The Chinese are busy boning up on English, but few know that many
English words have roots in the language of their neighbor India.
"Mandarin", the English word for an official in imperial China,
for example, is derived from the Sanskrit word "mantri", which
means counselor; and "orange" has its origins in the Sanskrit name
of the fruit.
It is through the efforts of Ji Xianlin-considered by many to be
the country's foremost Indologist-and his students that many
Chinese got to know the language of Sanskrit, the epic Ramayana and
other achievements of Indian civilization.
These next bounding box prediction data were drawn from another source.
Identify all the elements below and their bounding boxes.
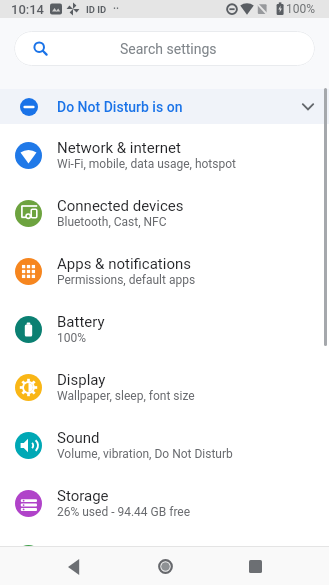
staticText: Bluetooth, Cast, NFC	[57, 215, 167, 229]
staticText: 10:14	[11, 2, 45, 17]
staticText: Display	[57, 371, 106, 389]
button[interactable]: Battery	[0, 300, 329, 358]
button[interactable]	[125, 546, 205, 585]
button[interactable]: Display	[0, 358, 329, 416]
button[interactable]: Do Not Disturb is on	[0, 89, 329, 124]
staticText: Network & internet	[57, 139, 181, 157]
button[interactable]: Search settings	[14, 31, 315, 66]
staticText: Apps & notifications	[57, 255, 191, 273]
button[interactable]: Security & location	[0, 532, 329, 546]
staticText: 26% used - 94.44 GB free	[57, 505, 191, 519]
staticText: Permissions, default apps	[57, 273, 196, 287]
staticText: 100%	[286, 2, 316, 16]
staticText: Sound	[57, 429, 100, 447]
staticText: 100%	[57, 331, 87, 345]
staticText: Storage	[57, 487, 109, 505]
staticText: ID ID	[86, 4, 107, 15]
button[interactable]	[215, 546, 295, 585]
button[interactable]	[34, 546, 114, 585]
button[interactable]: Network & internet	[0, 126, 329, 184]
staticText: Wallpaper, sleep, font size	[57, 389, 195, 403]
staticText: Do Not Disturb is on	[57, 99, 183, 115]
staticText: Volume, vibration, Do Not Disturb	[57, 447, 233, 461]
staticText: Search settings	[120, 41, 217, 57]
staticText: Connected devices	[57, 197, 184, 215]
staticText: Wi-Fi, mobile, data usage, hotspot	[57, 157, 236, 171]
staticText: Battery	[57, 313, 105, 331]
button[interactable]: Sound	[0, 416, 329, 474]
staticText: ··	[113, 3, 120, 15]
button[interactable]: Storage	[0, 474, 329, 532]
button[interactable]: Apps & notifications	[0, 242, 329, 300]
button[interactable]: Connected devices	[0, 184, 329, 242]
In a rare honor, the Indian government conferred Ji the Padma
Bhushan-one of the country's top civilian awards-on Republic Day on
Saturday. The 97-year-old scholar is the first Chinese to receive
the award.
Wang Bangbei, a professor of Sanskrit at Peking University, told
the Times of India newspaper: "This is a great event. The award
will have a positive effect on the way ordinary Chinese look at
India."
Ji chose to major in Sanskrit in 1936, when he was a student at
the University of Gottingen in Germany. The reason was that
"Chinese culture has been so much influenced by Indian culture, and
great discoveries can be made in research on the two nations'
cultural relationship," he wrote in his best-selling biography 10
Years in Germany.
In the following seven decades, he made discoveries not only
about the spread of Buddhism from India to China but also about the
export of the skills of making paper and silk from China to
India.
He wrote seven books, including a short history of India, apart
from translating Ramayana from the original Sanskrit to Chinese in
poetry form.
He did the translation secretly during the "cultural revolution"
(1966-76). His memoir of the 10-year turmoil, titled Memoirs
from the Cowshed and published in 1998, touched the hearts of
millions of Chinese readers with the dignity of an intellectual in
the face of both physical and mental torture.